Data records:
____________________

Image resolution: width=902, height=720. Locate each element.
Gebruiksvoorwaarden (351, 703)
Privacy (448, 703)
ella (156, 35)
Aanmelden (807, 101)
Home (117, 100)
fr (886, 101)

____________________

**Instructions to follow**
Your answer should contain every entry, transcribed exactly.

**Answer for the task**
Image resolution: width=902, height=720. Locate each element.
Gebruiksvoorwaarden (351, 703)
Privacy (448, 703)
ella (156, 35)
Aanmelden (807, 101)
Home (117, 100)
fr (886, 101)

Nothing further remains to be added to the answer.